I also hadn’t visited the National Trust’s new gallery at Sexton’s Cottage next door since it was revamped. The old ‘bookshop’ area upstairs has been transformed into a beautifully lit gallery space where you will find a wonderful range of items on sale, mostly from Dartmoor. But what caught my eye came from a pottery in Bideford, the last in the country to be producing traditional cider jugs. Harry Juniper has been potting for 67 years, and his son and daughter are now involved in the business: Sexon’s Cottage is the only gallery where his work is on sale. His work is grounded in the North Devon 17th-century pottery tradition, using rich red earthenware clay and yellow lead glaze, and sgraffito decoration. (Another nice thing about the gallery is that there is information about each maker clearly displayed).
When I emerged from Sexton’s Cottage the downpour had stopped and the sun was shining, perfect for a drive via Dartmeet to Tavistock Pannier Market, my next port of call. Not a bad ‘work’ day all in all!
Dartmoor Access Forum Joint Training Day
I had an interesting day out last week with the Dartmoor Access Forum (of which I am a member) on a joint training day with Devon Countryside Access Forum. DAF meets a couple of times a year to discuss access issues on and around the moor, and we have a training day in the summer. We met in Yelverton for coffee then made our way to Clearbrook to view the ‘new’ access ramp for Drake’s Trail. Issues arising from different user expectations and demands on multi-use trails were discussed on the ground: so much better than doing so when sitting around a table!
We kept having to make way for passing cyclists, a clear demonstration of the popularity of the trail (an estimated 500 people per day at weekends on this stretch). Fittingly Dartmoor National Park launched their new Cycling Code of Conduct last week: the overall message being that all road and trail users need to show consideration for other users at all times, and act responsibly and legally.
Next it was off to Buckland Monachorum to see the results of their Paths for Parish Landscapes work: the restoration of a useful link path near the church, which was been upgraded and made suitable for all users. The photo shows the way a granite Devon stile has been effectively bypassed and an unobtrusive new surface laid. A great example of a successful community project for the benefit of all.
Our day ended on Roborough Down where we listened to Tracey Weaver, a West Devon/South Hams Dog Warden, talk about her work and the well-reported issues with dogs in our area.

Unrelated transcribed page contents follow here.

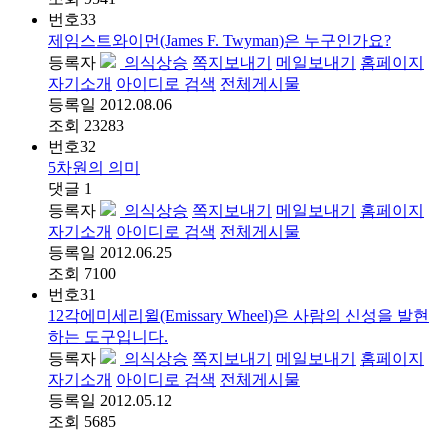
번호
33
제임스트와이먼(James F. Twyman)은 누구인가요?
등록자
의식상승
쪽지보내기
메일보내기
홈페이지
자기소개
아이디로 검색
전체게시물
등록일
2012.08.06
조회
23283
번호
32
5차원의 의미
댓글
1
등록자
의식상승
쪽지보내기
메일보내기
홈페이지
자기소개
아이디로 검색
전체게시물
등록일
2012.06.25
조회
7100
번호
31
12각에미세리윌(Emissary Wheel)은 사람의 신성을 발현
하는 도구입니다.
등록자
의식상승
쪽지보내기
메일보내기
홈페이지
자기소개
아이디로 검색
전체게시물
등록일
2012.05.12
조회
5685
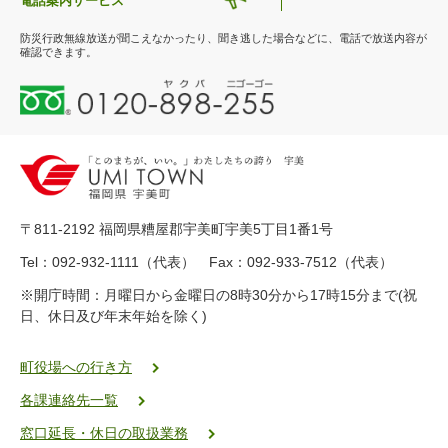
電話案内サービス
防災行政無線放送が聞こえなかったり、聞き逃した場合などに、電話で放送内容が
確認できます。
0
1
2
0
-
8
9
〒811-2192 福岡県糟屋郡宇美町宇美5丁目1番1号
8
-
Tel：092-932-1111（代表） Fax：092-933-7512（代表）
2
※開庁時間：月曜日から金曜日の8時30分から17時15分まで(祝
5
日、休日及び年末年始を除く)
5
ヤ
ク
町役場への行き方
バ
各課連絡先一覧
二
ゴ
窓口延長・休日の取扱業務
ー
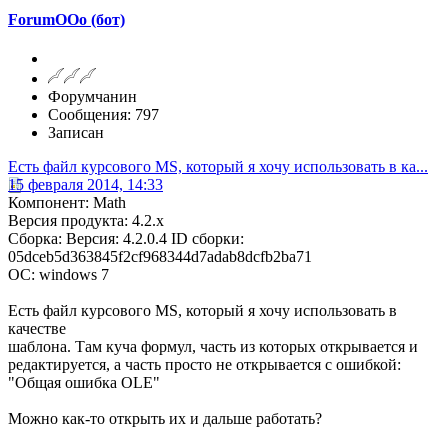
ForumOOo (бот)
Форумчанин
Сообщения: 797
Записан
Есть файл курсового MS, который я хочу использовать в ка...
15 февраля 2014, 14:33
Компонент: Math
Версия продукта: 4.2.x
Сборка: Версия: 4.2.0.4 ID сборки:
05dceb5d363845f2cf968344d7adab8dcfb2ba71
ОС: windows 7
Есть файл курсового MS, который я хочу использовать в
качестве
шаблона. Там куча формул, часть из которых открывается и
редактируется, а часть просто не открывается с ошибкой:
"Общая ошибка OLE"
Можно как-то открыть их и дальше работать?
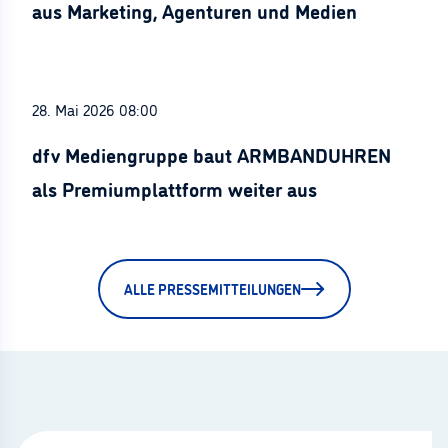
aus Marketing, Agenturen und Medien
28. Mai 2026 08:00
dfv Mediengruppe baut ARMBANDUHREN
als Premiumplattform weiter aus
ALLE PRESSEMITTEILUNGEN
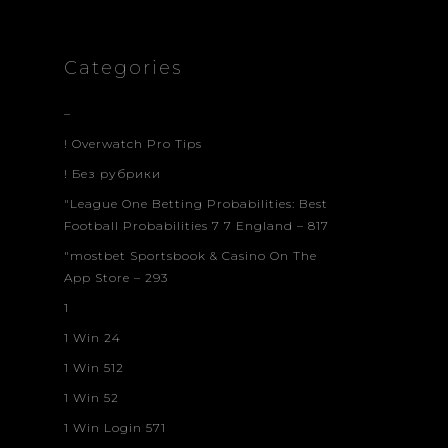
Categories
–
! Overwatch Pro Tips
! Без рубрики
"League One Betting Probabilities: Best
Football Probabilities 7 7 England – 817
"‎mostbet Sportsbook & Casino On The
App Store – 293
1
1 Win 24
1 Win 512
1 Win 52
1 Win Login 571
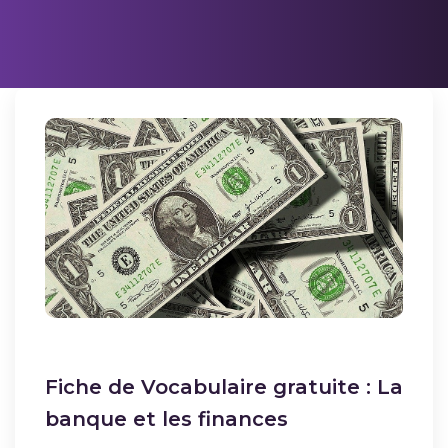
Fiche de Vocabulaire gratuite : La
banque et les finances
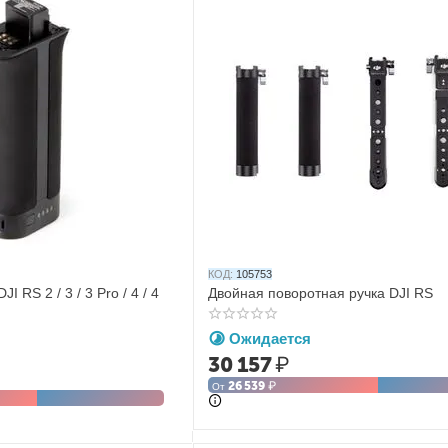
КОД:
105753
I RS 2 / 3 / 3 Pro / 4 / 4
Двойная поворотная ручка DJI RS
Ожидается
30 157
₽
26 539
₽
От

A fascinating and highly educational day all round. If you are interested in joining DAF new members will be sought this September: email firstname.lastname@example.org, or visit www.dartmoor.gov.uk to find out more. DAF works independently of the National Park but Authority staff attend our meetings and facilitate our training days.
Wall to wall
I took a break from Dartmoor last weekend (before the summer issue deliveries) and went walking in the Yorkshire Dales National Park. Around 300 sq miles greater in area than Dartmoor, this is a land of dramatic limestone scenery: crags, scars, gorges and weather-worn pavements, intersected by broad, fertile green valleys. One iconic feature of the area is its thousands of drystone walled enclosures, many with a small stone barn in one corner. These stone walls snake in every direction across the fells: it is said that in the late 1990s there were over 5000 miles of walls in existence.
We can learn much about the local geology of an area by studying buildings, barns, walls and so on. Here on Dartmoor we have our solid granite drystone walls (the one seen in the photo above edges Open Access land near Prince Hall Hotel, Two Bridges) and beautiful Devon hedge banks, whereas on Exmoor walls tend to be built of local slate (below). And when researching the route of the Pennine Bridleway for a book several years I could tell when I was leaving the limestone White Peak and moving onto the gritstone Dark Peak simply by studying the make-up of the lane-side wall I was passing!
Summer issue to print!
After two long days at the computer(s) in my barn outside Moretonhampstead, Emily and I are pleased to say that the summer issue is (almost) ready to go to print! It’s a time-consuming process: correcting text glitches, moving around photos and captions, checking photo acknowledgements, finalising ads and cover lines and so on. Over the weekend Emily will go through every page again before I have a final look and then it will be uploaded to the printers’ portal. Subscribers’ copies will be sent out around 26 May, and the bulk delivery will reach us that week for delivery to our 60 or so sales outlets around the moor.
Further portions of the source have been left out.